What is the procedure?

Step One.

Florida Law is complicated and the procedure described below is not intended to cover each and every instance nor cover the many legal procedures of medical negligence. It is only intended as a broad outline. Consumers are cautioned to consult with a lawyer competent in this area of law to assist them in all aspects of a medical negligence case. A consumer acting alone would be quickly fed to the insurance company sharks --their very competent attorneys. 

Florida Law does not permit the consumer to file a lawsuit against a health care provider without first going through a preliminary or pre-suit procedure that is more specifically spelled out in Florida Statute 766.106 et. al. This pre-suit procedure is filled with legal mine fields for the unwary. Before a consumer can bring a claim ( which is know as a "Notice of Intent") in the pre-suit stage, the consumer must have a qualified physician in the same or similar specialty review all of the relevant medial records and studies ( x-rays, MRIs, and such) concerning the care and treatment of the injured consumer to determine whether of not the physician in question used reasonable care ( see above definition) and caused harm to the consumer. 

If the expert feels that there is medical negligence, the expert must sign an affidavit setting forth his or her opinions and the facts supporting those opinions. This expert affidavit and a Notice of Intent must be sent by certified mail along with all the medical records and studies to the physician. Theoretically, the physician, his insurance company, and the insurance company’s attorney have 90 days to do informal discovery to determine if there is negligence and if so attempt to settle the claim. This procedure is illusory. Personal injury lawyers around the state that I have talked to report almost 100% of the time the insurance company will deny responsibility regardless of the facts, damages, and negligence. 

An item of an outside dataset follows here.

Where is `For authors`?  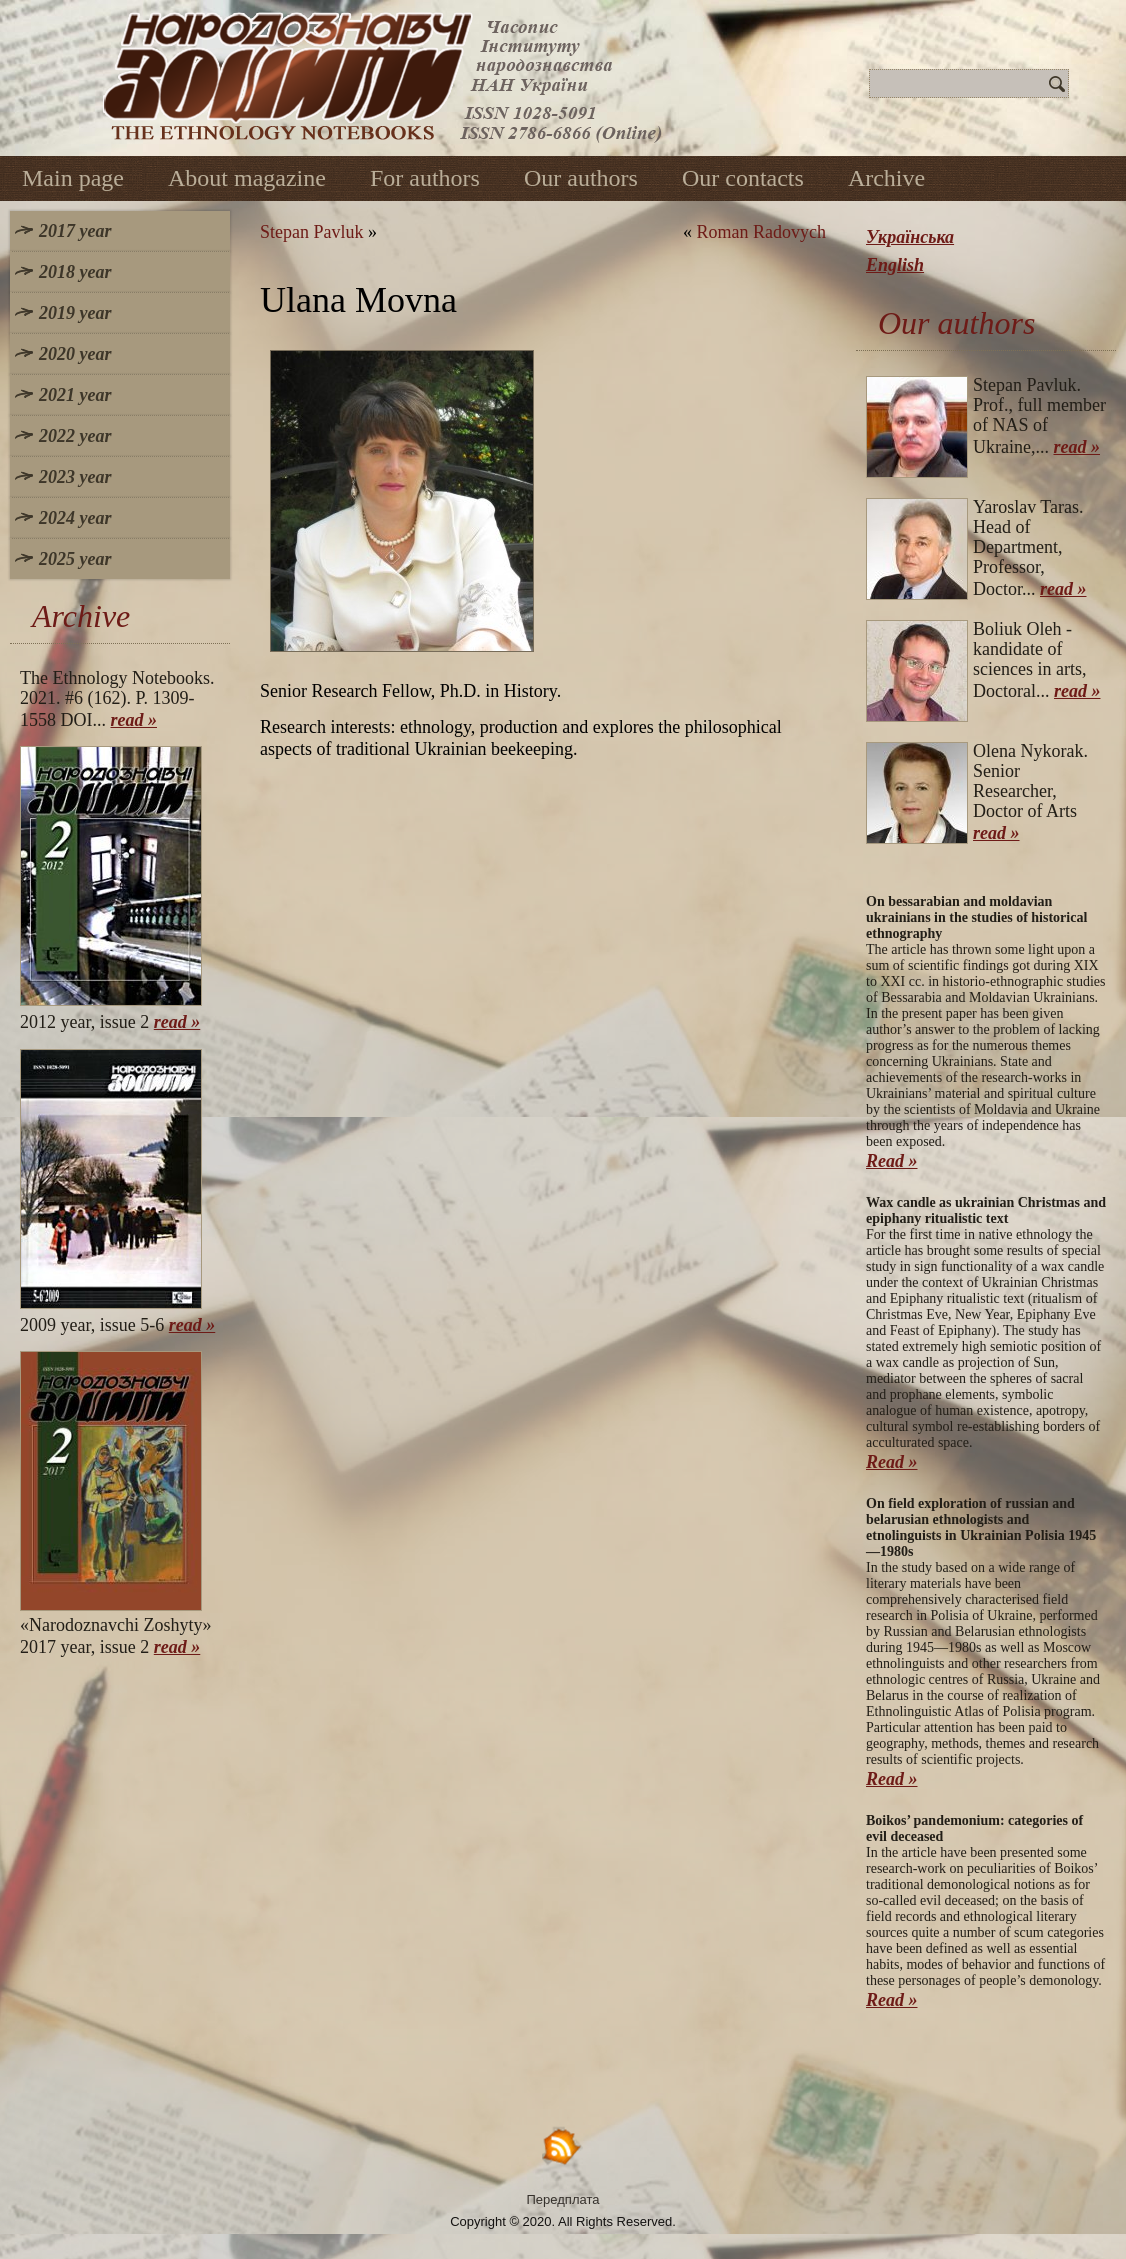 For authors is located at coordinates (425, 178).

Generally speaking, the consumer must have sustained great and or significant harm in order for an attorney to take the case. This reason for this is due to the significant cost involved in evaluating and prosecuting a medical negligence claim. Many valid claims of injured consumers are turned down because of the costs considerations involved in these cases. For example, a claim that is worth $250,000 cannot be pursued if the cost to prosecute the claim costs the attorney $75,000 to $100,000 to prosecute. When the costs are factored into and along with what the attorney can expect as a fee, the time necessary to handle the case, and the ultimate recovery to the client, such a case is usually not cost effective. 

The mighty insurance industry would rather spend $250,000 defending the claim even if the physician was negligent than to pay the consumer what he or she is rightfully due. 

When the claim is denied, the injured consumer then has the choice of withdrawing his or her claim and not proceeding any further, which would mean eventually the loss of all rights to bring a claim. If the consumer decides to proceed after discussing all the relevant procedures and risks with his or her attorney, the consumer must file a lawsuit.

Step two.

The procedural aspects of a medical negligence case are essentially no different than any other civil case in which a jury trial is requested. However, medical negligence cases cost more, are fought harder, take longer ( usually due to the number of defense attorneys, doctors and or defendants, expert witnesses, and limited judges and court rooms to handle these cases ), and generally do not settle until the last minute, if at all. The consumer and the attorney must be committed to go all the way to and through trial.